Canning has always been sort of scary to me. I worry about serving my friends botulism laden jam or seeing my kitchen covered in glass fragments as the canning jars exploded. However, I decided to take the plunge for a few reasons. First, I found myself spending way too much money on other people's jams. Also, my older child is in a "jam and cream cheese" on bread phase (thank you, Francis!) and eats it each morning. Finally, after our trip to Tougas Farms, I knew I couldn't eat all our lovely fruit before it turned rotten. I also felt soothed by a video from How To Heroes. I had previously tried Bonnie's Jams and knew they were delicious. I was soothed by Bonnie's comment that you can't get botulism from canned fruit. I also appreciated that her recipe kept sugar low (my children need nary a sugar high!) and doesn't use pectin, which can give an unpleasant taste. And the video made it all seem so easy.
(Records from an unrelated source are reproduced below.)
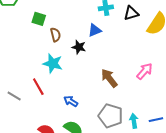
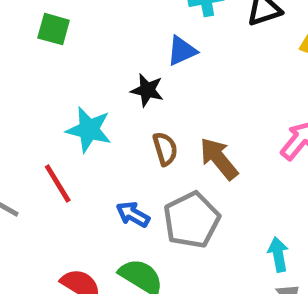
brown semicircle: (55, 35) -> (165, 149), moved
gray pentagon: (111, 116) -> (192, 220), moved, turned 30

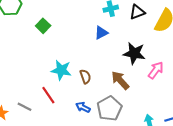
green square: (54, 29) -> (43, 26), turned 32
black star: (147, 90) -> (134, 53), moved, size x1.5
brown semicircle: (165, 149) -> (85, 77), moved

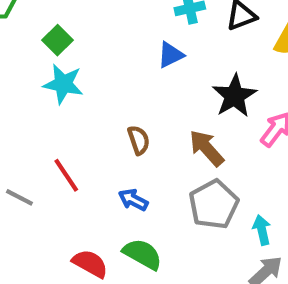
black star: (134, 53) -> (234, 96), turned 30
cyan star: (61, 70) -> (63, 84), moved
gray pentagon: (109, 108) -> (214, 204), moved

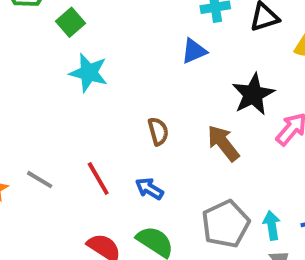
green square: (57, 40) -> (71, 22), moved
red line: (66, 175) -> (98, 178), moved
gray pentagon: (214, 204) -> (226, 224), moved

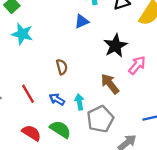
brown arrow: (223, 143) -> (110, 84), moved
cyan arrow: (272, 225) -> (79, 102), moved

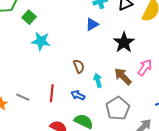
pink arrow: (137, 65) -> (145, 68), moved
red line: (28, 94) -> (52, 93), turned 42
cyan arrow: (79, 102) -> (98, 80), moved

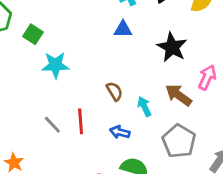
blue triangle: (92, 24) -> (123, 29), turned 40
red line: (52, 93) -> (81, 121), moved
gray line: (23, 97) -> (52, 125), moved, turned 32

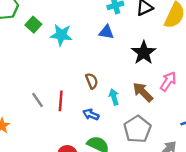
cyan star: (55, 65) -> (61, 35), moved

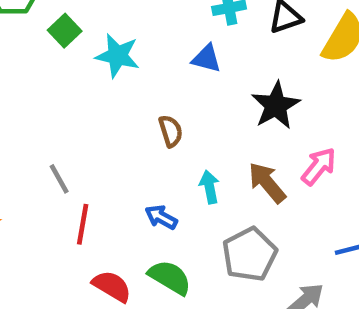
brown semicircle: (92, 81) -> (171, 131), moved
red line: (61, 101) -> (83, 224), moved

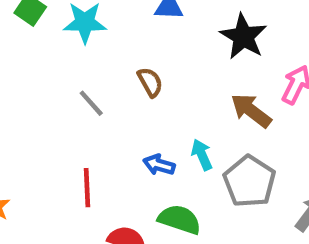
gray line: (59, 179) -> (91, 103), moved
cyan arrow: (209, 187) -> (202, 155), moved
My sons helped me to make the blueberry jam. (In other words, they mixed the blueberries and sugar on the table and I did the rest. Jam gets hot!) I then kept going, making a batch of raspberry and another of peach. I used Bonnie's formula of half as much sugar as fruit, adding a bit of lemon at the end to jump start the pectin in the fruit itself. And now? We can have fruit jam all winter. Or at least til we eat it all!